9. Nested router path composition

Express apps often compose routes.

app.use("/api", apiRouter);
apiRouter.use("/v1", v1Router);
v1Router.post("/users", createUser);

Endpoint should be:

POST /api/v1/users

This requires router mount graph.

Artifacts:

export type RouterMountArtifact = {
  type: "routerMount";
  id: string;
  parentRouter: string;
  childRouter: string;
  pathPrefix: string;
  source: ProvenanceRef;
};

Relation:

app --mountsRouter--> apiRouter prefix /api
apiRouter --mountsRouter--> v1Router prefix /v1
v1Router --definesRoute--> POST /users

Resolve:

export function composeRoutePath(prefixes: string[], routePath: string): string {
  return normalizeHttpPath([...prefixes, routePath].join("/"));
}

Start simple: discover direct routes. Add router composition later.


10. REST route discovery: JAX-RS

Java JAX-RS:

@Path("/users")
public class UserResource {
  @POST
  @Consumes(MediaType.APPLICATION_JSON)
  @Produces(MediaType.APPLICATION_JSON)
  public Response createUser(CreateUserRequest request) {
    ...
  }

  @GET
  @Path("/{id}")
  public Response getUser(@PathParam("id") String id) {
    ...
  }
}

Discovery:

  1. collect class-level @Path,
  2. collect method HTTP annotation: @GET, @POST, @PUT, @PATCH, @DELETE,
  3. collect method-level @Path,
  4. combine path,
  5. collect consumes/produces,
  6. collect parameters,
  7. resolve request/response type,
  8. create endpoint artifact.

Endpoint:

{
  type: "apiEndpoint",
  method: "POST",
  path: "/users",
  requestTypeSymbolId: "CreateUserRequest",
  responseType: "Response",
  source: ...
}

Graph:

UserResource.createUser --handlesRoute--> POST /users
UserResource.createUser --references--> CreateUserRequest

11. REST route discovery: Spring MVC

Spring:

@RestController
@RequestMapping("/users")
public class UserController {
  @PostMapping
  public User createUser(@RequestBody CreateUserRequest request) {
    ...
  }

  @GetMapping("/{id}")
  public User getUser(@PathVariable String id) {
    ...
  }
}

Rules:

AnnotationMeaning
@RequestMapping on classbase path
@GetMappingGET + method path
@PostMappingPOST + method path
@PutMappingPUT
@PatchMappingPATCH
@DeleteMappingDELETE
@RequestBodyrequest body
@PathVariablepath parameter
@RequestParamquery parameter

Discovery must parse annotation arguments.

Examples:

@PostMapping("/users")

or:

@RequestMapping(method = RequestMethod.POST, path = "/users")

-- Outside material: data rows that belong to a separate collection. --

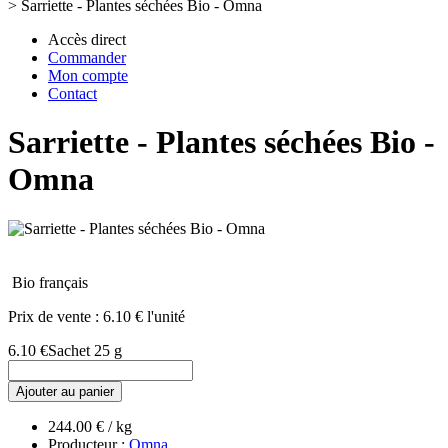
>
Sarriette - Plantes séchées Bio - Omna
Accès direct
Commander
Mon compte
Contact
Sarriette - Plantes séchées Bio -
Omna
Bio français
Prix de vente :
6.10 € l'unité
6.10 €
Sachet 25 g
Ajouter au panier
244.00 € / kg
Producteur :
Omna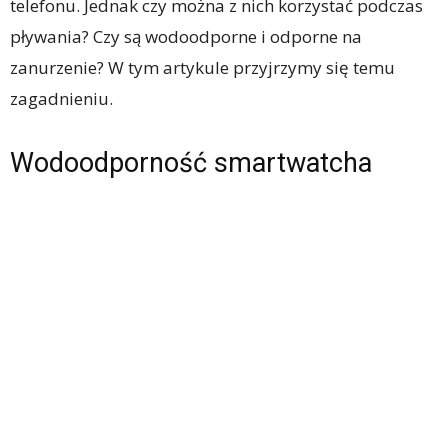
telefonu. Jednak czy można z nich korzystać podczas
pływania? Czy są wodoodporne i odporne na
zanurzenie? W tym artykule przyjrzymy się temu
zagadnieniu.
Wodoodporność smartwatcha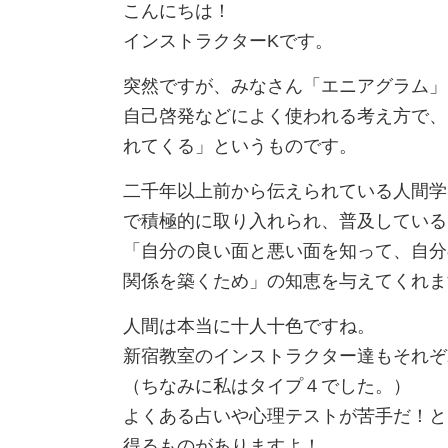
こんにちは！
インストラクターKです。
突然ですが、みなさん「エニアグラム」
自己啓発などによく使われる考え方で、
れてくる」というものです。
二千年以上前から伝えられている人間学
で積極的に取り入れられ、普及している
「自分の良い面と悪い面を知って、自分
関係を築くため」の知恵を与えてくれま
人間は本当に十人十色ですね。
新宿教室のインストラクター達もそれぞ
（ちなみに私はタイプ４でした。）
よくある占いや心理テストが苦手だ！と
得るものがありますよ！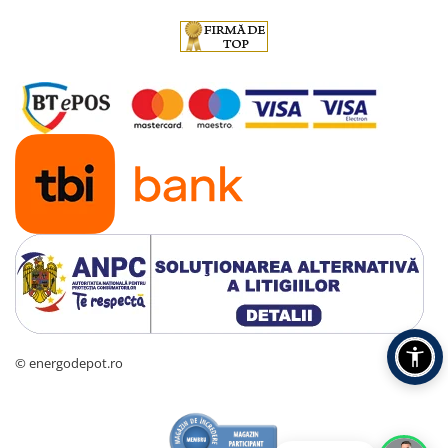
© energodepot.ro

Both should be supported eventually.


12. OpenAPI vs code route discovery

If project has OpenAPI spec and code routes, which is truth?

Recommended:

ArtifactRole
OpenAPIFormal public API contract
Code routeImplementation evidence
TestsBehavior evidence
DocsExplanation

When both exist:

  • OpenAPI drives API reference,
  • code route validates implementation exists,
  • mismatch creates diagnostic.

Diagnostic:

warning api.route.missingInOpenApi src/routes/users.ts:18:1
Code defines POST /users, but no matching OpenAPI operation was found.

Hint:
Add the operation to the OpenAPI spec or mark this route internal.

Reverse:

warning api.openapi.operationMissingHandler openapi.yaml#/paths/~1users/post
OpenAPI defines POST /users, but no matching code handler was discovered.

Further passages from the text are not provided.